P O W E L L, W y o. - Wasatch High School graduate Pete Julander paced the Northwest College Wrestling Team to the national championship and earned personal glory for himself as well with an individual placing.
Wrestling at 184 pounds, Julander helped the NWC Trappers of Powell, Wyo., rewrite the record books at the National Junior College Athletic Association Wrestling Championship tournament Feb. 27 and 28 in Rochester, Minn.
The Trappers posted 155.5 points to claim top dog honors, the most recorded by a single team during the entire 44-year history of the tournament. California's Lassen College was a distant second, posting 89.5 points, followed by Iowa Central Community College (87.5), North Idaho College (82) and Kansas' Colby Community College (78.5)
The NWC grapplers were ranked first in the nation before they even hit the mats this season and never surrendered their position. And for the first time in its history, Northwest College qualified a wrestler for the national tournament in all 10 weight categories.
Julander figured prominently in that success story. The sophomore All-American scrapped his way to a seventh place finish at the tournament.
He was an All-American wrestler for NWC in 2001 and took eighth place in the 165-pound weight division at that national tournament.

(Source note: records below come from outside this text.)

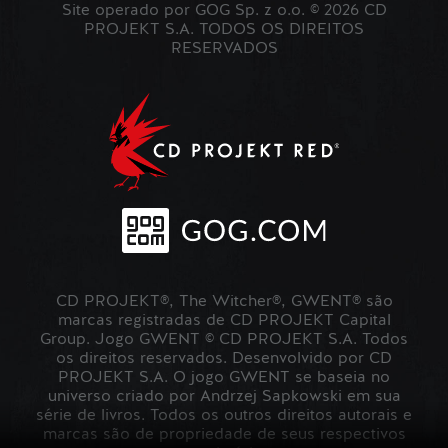
Site operado por GOG Sp. z o.o. © 2026 CD
PROJEKT S.A. TODOS OS DIREITOS
RESERVADOS
CD PROJEKT®, The Witcher®, GWENT® são
marcas registradas de CD PROJEKT Capital
Group. Jogo GWENT © CD PROJEKT S.A. Todos
os direitos reservados. Desenvolvido por CD
PROJEKT S.A. O jogo GWENT se baseia no
universo criado por Andrzej Sapkowski em sua
série de livros. Todos os outros direitos autorais e
marcas são de propriedade de seus respectivos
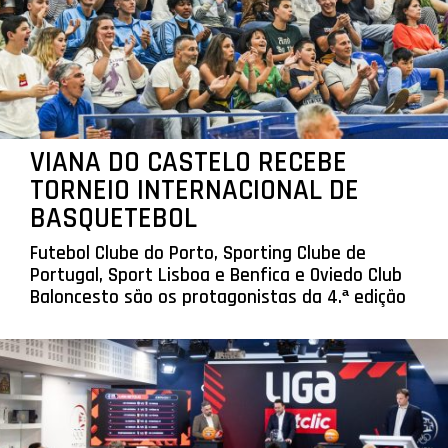
VIANA DO CASTELO RECEBE
TORNEIO INTERNACIONAL DE
BASQUETEBOL
Futebol Clube do Porto, Sporting Clube de
Portugal, Sport Lisboa e Benfica e Oviedo Club
Baloncesto são os protagonistas da 4.ª edição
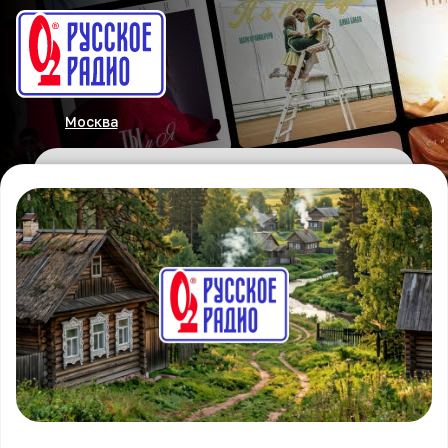
Москва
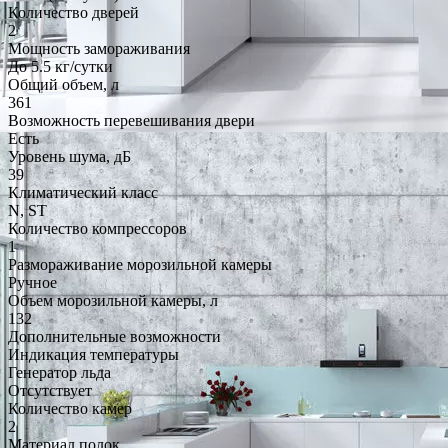
Количество дверей
2
Мощность замораживания
До 5.5 кг/cутки
Общий объем, л
361
Возможность перевешивания двери
Есть
Уровень шума, дБ
39
Климатический класс
N, ST
Количество компрессоров
1
Размораживание морозильной камеры
Ручное
Объем морозильной камеры, л
132
Дополнительные возможности
Индикация температуры
Генератор льда
Отсутствует
Количество камер
2
Материал полок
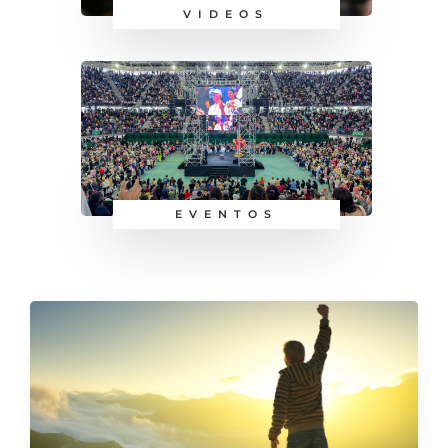
VIDEOS
EVENTOS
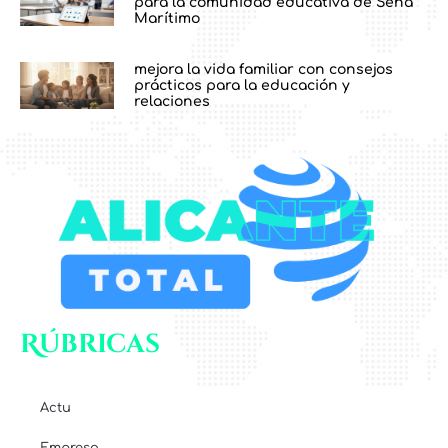
para la comunidad educativa de Sena
Marítimo
mejora la vida familiar con consejos
prácticos para la educación y
relaciones
Rúbricas
Actu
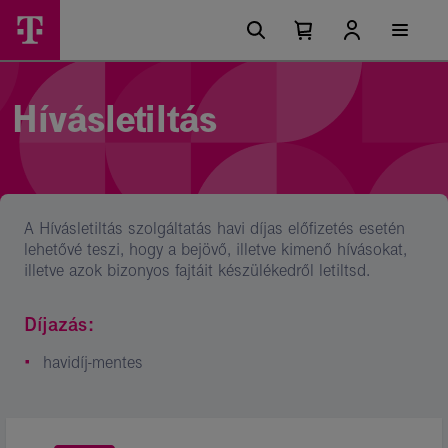
Ugrási
Hívásletiltás
Főmenü
lehetőségek
Kosárban
Kosár
–
található
lenyitása
elemek
Telekom
száma
0
lakossági
Hívásletiltás
szolgáltatások
A Hívásletiltás szolgáltatás havi díjas előfizetés esetén
lehetővé teszi, hogy a bejövő, illetve kimenő hívásokat,
illetve azok bizonyos fajtáit készülékedről letiltsd.
Díjazás:
havidíj-mentes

"Two years later, with the extra weight of a wife and child soon to be born, Pete found his way back to NWC to try his hand at wrestling again," NWC Wrestling Coach Jim Zeigler said.
During those two years off, Pete worked a lot of odd jobs supporting his new family," according to Zeigler. "During that time, his wrestling skills buried themselves somewhere and it was hard to find them. He struggled more than most in trying to get back into it. His timing was off; his body was out of shape; and he needed a lot of polish. This is generally the case when someone sits out from the sport for that long. But like any other talented athlete, the skills will resurface when you least expect them and they usually resurface all at once. It just clicks, and that's what happened for him."
Zeigler and Julander's fellow team members can almost pinpoint the exact date things clicked for him. "We all think the light switch went on right after his baby, James, was born. The boys on the team call it "'Dad Power'," Zeigler said.
Julander was a complete player this year, according to his coach. "He wasn't able to make the squad in the early part of the year at his 174 pound weight class, so we moved him to the 184 pound spot. He was giving up some weight because his general weight is right around 179, but he was able to overcome the time off and the disadvantage of weight and become an All American for the second time. This guy is a dedicated, quality individual who had already proven himself, and then he came back and did it again for us."
After two national placings, Julander is ending his collegiate wrestling career.
"He's accomplished what he wanted to accomplish," Zeigler said. "Now he's ready to finish his education, to be a husband, a dad , and a biology teacher and wrestling coach."
Named the 2004 national coach of the year, Zeigler has carved a reputation for his coaching philosophy, which includes monthly team/family dinners, regular off-the-mat team/family activities and weekly (sometim es twice-weekly) compulsory academic study halls for the whole team. He recruits young wrestlers on the basis of their character and athletic potential.
Julander matched the criteria and became an integral component in the NWC wrestling machine. He plans to graduate from Northwest College in May and then transfer to Utah Valley State College in Orem. His collegiate wrestling success follows an outstanding high school career that included two state championships and an Outstanding Wrestler designation at the 2000 state tournament.
His parents are Christine and Delron Julander of Heber City.